I've been using CC more or less 8 hrs/day for the past 2 weeks, and if anything it feels like CC is getting better and better at actual tasks.
Edit: Before you downvote, can you explain how the model could degrade WITHOUT changes to the prompts? Is your hypothesis that Opus 4.5, a huge static model, is somehow changing? Master system prompt changing? Safety filters changing?
Is CC getting better, or are you getting better at using it? And how do you know the difference?
I'm an occasional user, and I can definitely see improvements in my prompts over the past couple of months.
For me I've noticed it getting nothing but better over the past couple months, but I've been working on my workflows and tooling.
For example, I used to use plan mode and would put everything in a single file and then ask it to implement it in a new session.
Switching to the 'superpowers' plugin with its own skills to brainstorm and write plans and execute plans with batches and tasks seems to have made a big improvement and help catch things I wouldn't have before.
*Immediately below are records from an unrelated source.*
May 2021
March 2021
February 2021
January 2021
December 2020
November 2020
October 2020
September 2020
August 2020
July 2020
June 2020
There's a "get shit done" plugin that's similar that I want to explore as well.
The code output always looks good to me for the most part though and I've never thought that it's getting dumber anything, so I feel like a lot of the improvements I see are because of a skill issue on my part trying to use everything. Obviously it doesn't help there's a new way to do things every two weeks though.
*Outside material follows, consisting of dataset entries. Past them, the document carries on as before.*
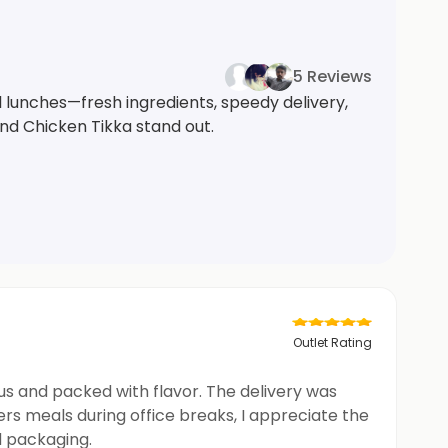
5 Reviews
l lunches—fresh ingredients, speedy delivery,
nd Chicken Tikka stand out.
Outlet Rating
us and packed with flavor. The delivery was
rs meals during office breaks, I appreciate the
d packaging.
My initial prompting is boilerplate at this point, and looks like this:
(Explain overall objective / problem without jumping to a solution)
(Provide all the detail / file references / past work I can think of)
(Ask it "what questions do you have for me before we build a plan?")
And then go back and forth until we have a plan.
Compared to my work with CC six months ago, it's just much more capable, able to solve more nuanced bugs, and less likely to generate spaghetti code.
Thumbs up or down? (could be useful for trends) Usage growth from the same user over time? (as an approximation) Tone of user responses? (Don't do this... this is the wrong path... etc.)
> Edit: Before you downvote, can you explain how the model could degrade WITHOUT changes to the prompts?
The article actually links to this fine postmortem by anthropic that demonstrates one way this is possible - software bugs affecting inference: https://www.anthropic.com/engineering/a-postmortem-of-three-...
Another way this is possible is the model reacting to "stimuli", e.g. the hypothesis at the end of 2023 that the (then current) ChatGPT was getting lazy because it was finding out the date was in december and it associated winter with shorter lazier responses.
A third way this is possible is the actual conspiracy version - Anthropic might make changes to make inference cheaper at the expense of the quality of the responses. E.g. quantizing weights further or certain changes to the sampling procedure.